Start of Input for this task

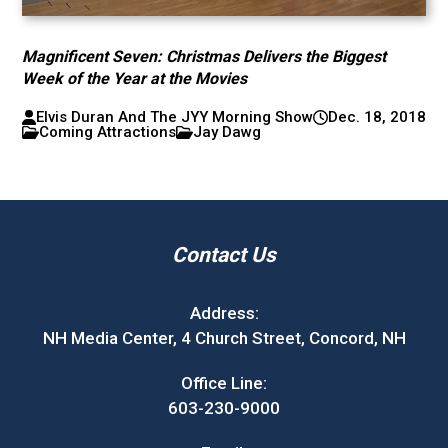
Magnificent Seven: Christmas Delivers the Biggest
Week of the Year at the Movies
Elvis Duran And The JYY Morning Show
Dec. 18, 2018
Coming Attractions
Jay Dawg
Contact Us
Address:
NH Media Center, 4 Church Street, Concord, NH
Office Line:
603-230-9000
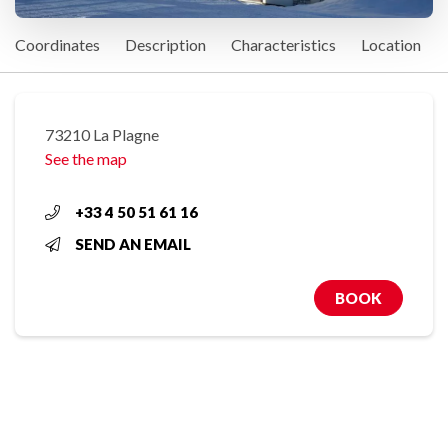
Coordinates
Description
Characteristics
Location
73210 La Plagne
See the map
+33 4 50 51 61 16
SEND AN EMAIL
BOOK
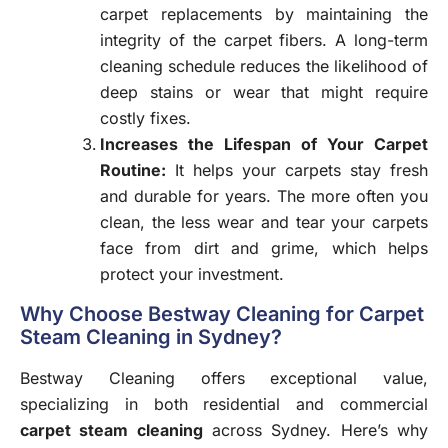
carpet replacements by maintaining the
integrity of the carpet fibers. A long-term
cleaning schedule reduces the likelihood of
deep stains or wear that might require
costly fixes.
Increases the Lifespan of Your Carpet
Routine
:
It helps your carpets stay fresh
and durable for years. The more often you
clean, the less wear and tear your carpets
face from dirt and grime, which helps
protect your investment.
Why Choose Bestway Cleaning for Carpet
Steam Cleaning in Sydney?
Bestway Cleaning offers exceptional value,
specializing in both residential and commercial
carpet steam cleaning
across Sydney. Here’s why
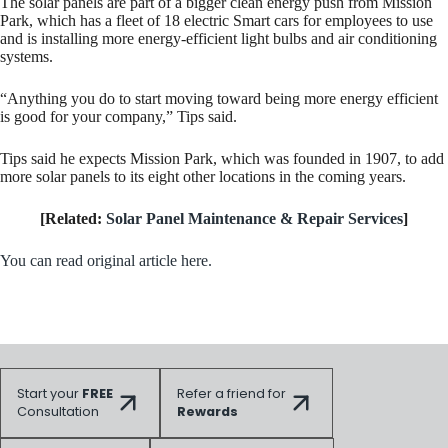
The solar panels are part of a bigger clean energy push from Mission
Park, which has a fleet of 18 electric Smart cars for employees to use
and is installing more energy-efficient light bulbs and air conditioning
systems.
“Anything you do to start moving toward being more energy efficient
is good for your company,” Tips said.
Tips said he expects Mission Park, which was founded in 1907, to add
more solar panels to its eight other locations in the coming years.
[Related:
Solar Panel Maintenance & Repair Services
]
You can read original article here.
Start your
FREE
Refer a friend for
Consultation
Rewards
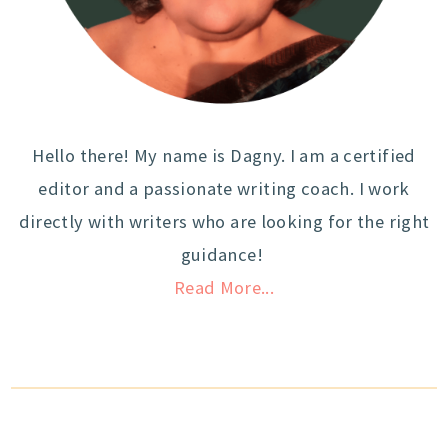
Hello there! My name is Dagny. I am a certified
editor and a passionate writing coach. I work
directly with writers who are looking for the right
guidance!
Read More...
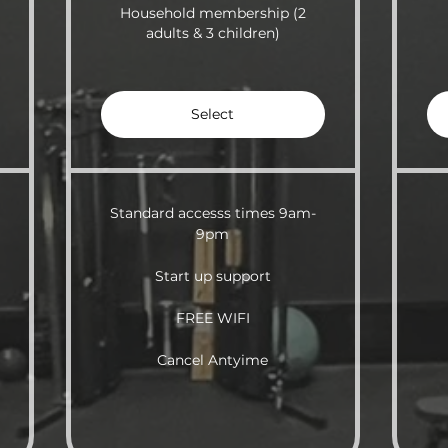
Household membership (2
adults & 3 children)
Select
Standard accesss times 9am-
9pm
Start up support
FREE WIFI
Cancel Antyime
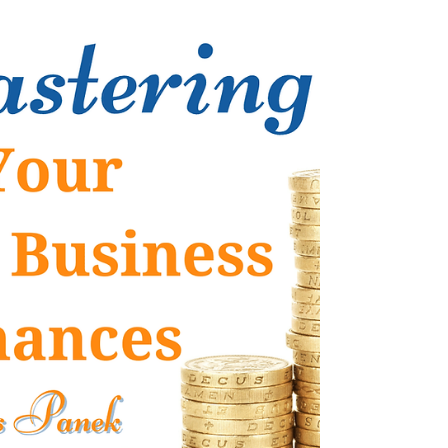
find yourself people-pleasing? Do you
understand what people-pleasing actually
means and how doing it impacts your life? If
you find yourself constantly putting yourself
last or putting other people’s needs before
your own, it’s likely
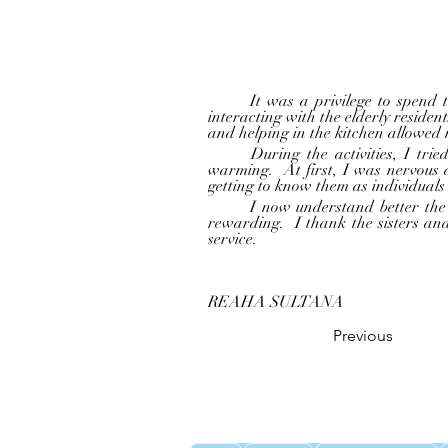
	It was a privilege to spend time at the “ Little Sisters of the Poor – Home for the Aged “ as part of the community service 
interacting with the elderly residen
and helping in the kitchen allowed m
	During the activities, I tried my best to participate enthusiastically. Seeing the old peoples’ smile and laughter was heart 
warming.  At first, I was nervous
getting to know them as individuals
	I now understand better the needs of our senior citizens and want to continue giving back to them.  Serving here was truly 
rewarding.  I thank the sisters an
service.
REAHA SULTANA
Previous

End of Input for this task

_Task_. Among the records above, extract exactly the lines from the line with "deep stains or wear that might require" to the line with "across Sydney. Here’s why", both lines included, and leave out the rest.

_Answer space_.
deep stains or wear that might require
costly fixes.
Increases the Lifespan of Your Carpet
Routine
:
It helps your carpets stay fresh
and durable for years. The more often you
clean, the less wear and tear your carpets
face from dirt and grime, which helps
protect your investment.
Why Choose Bestway Cleaning for Carpet
Steam Cleaning in Sydney?
Bestway Cleaning offers exceptional value,
specializing in both residential and commercial
carpet steam cleaning
across Sydney. Here’s why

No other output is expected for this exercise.